Another Year in the Life

I'm a twenty something associate pastor at a Baptist church, newly married who loves to share my narrative with others according to my friends. I find joy in writing even though I readily admit that I'm a horrible speller (pardon my errors). Come journey through my reflections of life, work and faith. This year is bound to be interesting, I know!

Thursday, March 23, 2006

Petrified

A complete calamity hit my life about 1:45 on Monday afternoon: I was called on to read in Greek class. I felt like this artwork pictured to the left. Now I know this sounds really silly. You might ask:“Haven’t you been studying Greek for the last 8 months? Don’t you at least have some of the basic principles of pronunciation under you yet?” Well, even though taking Greek has been a large part of my study time this year, I have to admit, I still don’t have a clue what I am doing when itcomes to speaking Greek. I can write it ok, and have learned to read it just fine, but speaking? Well, you don’t want to see me try. I get English sounds for letters easily confused with Greek sounds that it is a disaster in the making. I am usually pretty talkative in class, but not in Greek out offear that I will be called upon to read. Usually, my mute strategy works well,but this was not the case this week . . .

Monday afternoon was especially traumatic considering how long the verse in Luke 7 was that I was asked to read and how long I had been away from the class since Spring Break. Picture the scene: “Elizabeth, will you read verse 36?”

I’m thinking: What? Me? I have to read now? Holy Cow, NO, I don’t want to read.

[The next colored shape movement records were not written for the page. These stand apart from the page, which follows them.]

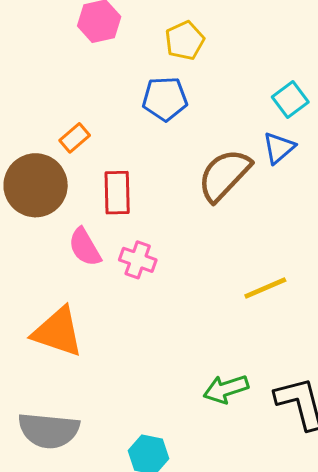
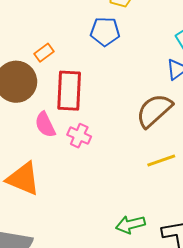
brown semicircle: (224, 175) -> (154, 110), moved
red rectangle: (117, 193) -> (69, 91), size x1.4

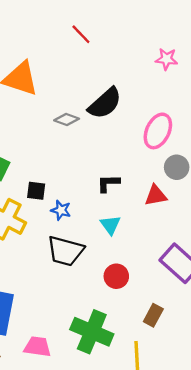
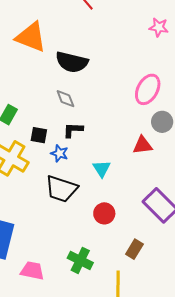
black semicircle: (105, 103) -> (72, 62), moved, turned 52
gray diamond: (67, 120) -> (65, 99), moved, turned 45
black L-shape: (108, 183) -> (73, 130), moved
green cross: (92, 332) -> (80, 260), size x0.7

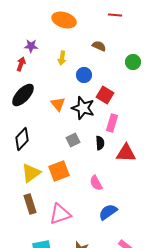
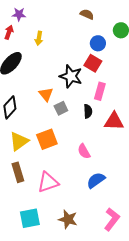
yellow arrow: (62, 58) -> (39, 38), moved
blue circle: (84, 75) -> (98, 43), moved
orange triangle: (58, 104) -> (46, 94), moved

Do I have to?

So, under my breathe I utter to the class: “Well, now this will be interesting.” Knowing fully well that I am about to destroy the language sitting right in front of me in my Bible.

I’ve been called on a couple times before, and have managed to get at least some of the sentence out in a fluid fashion but not this time! As I began reading, it became apparent to me and everyone in the room that I needed the remedial course in speaking Greek. Kavin, my professor, actually stopped me mid-sentence to say, “Why don’t we read together. You say a word and I’ll say a word? So, we read together the last lines of the verse." How humiliating! It was like going back to the 4th grade when I also hated being called on to read in class. I didn’t think my reading out loud skills were particularly good at that time, so I squirmed in my seat regularly at just the thought of being called on by Mrs. Coffman each day in Language Arts. Thank goodness, I got over that phase of my life and don’t mind reading English out loud. It is my job now to weekly stand in frontof large audiences of people and read something. And, I do enjoy this.

(Minus my sometimes slip ups such as I made two Sundays ago while preaching at Calvary Baptist on the topic of gluttony. I said: "I ate myself" instead of "I thought to myself"... how that happened, I'm not sure! )

Oh, but Greek is a much sadder story. So, how relived I was to be done with Luke 7:36 on Monday! It was the longest minute on the spot I’d had in a really long time. I breathed some relief but it was short lived. I knew that I would have to walk into the same classroom again on Wednesday (I am happy to report that I wasn't called on that day; praise the Lord) and for several more days to come being subjected to the possibility of being asked to read all over again. Needless to say, after Monday, I’m petrified of Greek class.

Sitting here writing this makes me fearful just thinking about it. Thank God graduation is SOON!